Back to July Calendar

Previous Entry Next Entry→

September 29, 2005

And Now a Word About Algorithms

Algophobia (al-guh-FO-bee-uh) noun

Usually having a phobia might brand you as a nut but here is a phobia that indicates you're a regular human being, if you have it. Algophobia is the fear of pain. Though the word indicates an unusual, morbid fear of pain, producing intense anxiety.

There is even an instrument called an algometer to measure pain. Now I know why they called that grueling course "algorithms" in my computer science curriculum.

We got the word from the Greek algo- (pain) and -phobia (fear).

-Anu Garg (gargATwordsmith.org)

STL's algorithms can be used generically across a variety of containers.   Inserting, deleting, searching, sorting and other algorithms are appropriate for some or all of the STL containers. 

The 70 or so algorithms of STL operate on container elements only indirectly through iterators.
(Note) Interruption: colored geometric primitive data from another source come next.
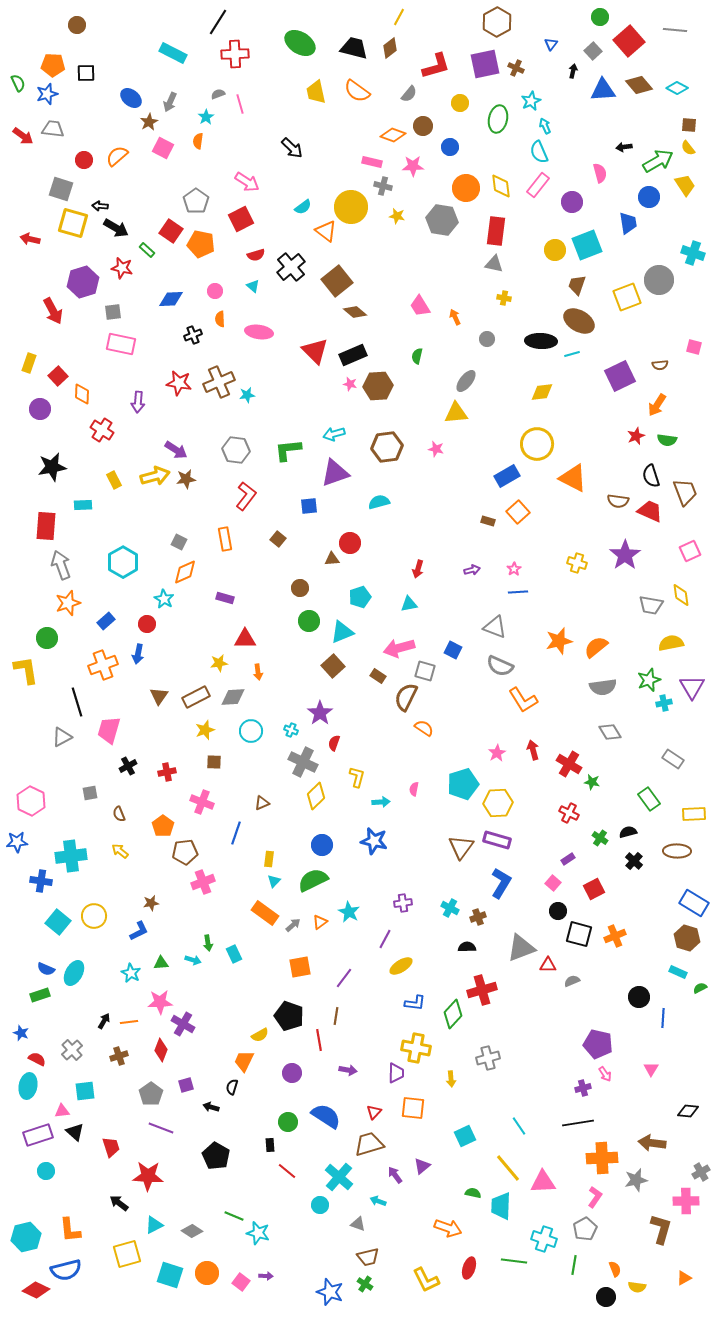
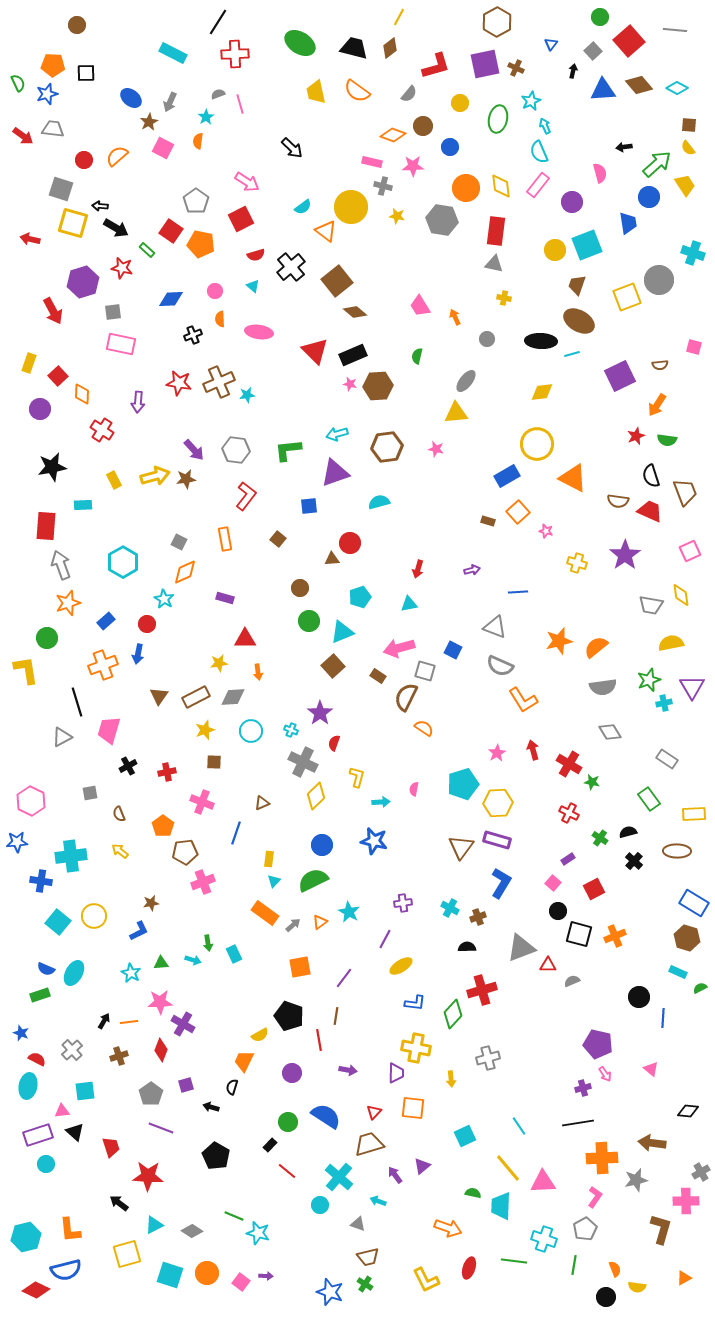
green arrow at (658, 161): moved 1 px left, 3 px down; rotated 12 degrees counterclockwise
cyan arrow at (334, 434): moved 3 px right
purple arrow at (176, 450): moved 18 px right; rotated 15 degrees clockwise
pink star at (514, 569): moved 32 px right, 38 px up; rotated 24 degrees counterclockwise
gray rectangle at (673, 759): moved 6 px left
pink triangle at (651, 1069): rotated 21 degrees counterclockwise
black rectangle at (270, 1145): rotated 48 degrees clockwise
cyan circle at (46, 1171): moved 7 px up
Many algorithms operate on sequences of elements defined by pairs of iterators—a first iterator pointing to the first element of the sequence and a second iterator pointing to one element past the last element of the sequence. Also, you can create new algorithms that operate on the STL containers and iterators 

Algorithms often return iterators. Algorithm find(), for example, locates an element and returns an iterator to it, or, if it's not found, find() returns the end() iterator. The find() algorithm can be used with any STL container.  If an algorithm uses less powerful iterators, the algorithm can also be used with containers that support more powerful iterators. Some algorithms demand powerful iterators; e.g., sort demands random-access iterators.

Sequence Containers

The basic fact about human existence is not that it is a tragedy, but that it is a bore.  It is not so much a war as an endless standing in line.  ~H.L. Mencken

The STL provides three sequence containers—vector, list and deque.  Classes vector and deque are based on arrays. Class list implements a linked-list data structure like the List template class I fussed over a week or so ago. 

Class vector is a kind of “smart” array.  A vector can change size dynamically and one vector can be assigned to another. This is not possible with pointer-based, C-like arrays, because those array names are constant pointers and cannot be the targets of assignments. Just as with C arrays, vector subscripting does not perform automatic range checking, but class vector does provide this capability via member function at.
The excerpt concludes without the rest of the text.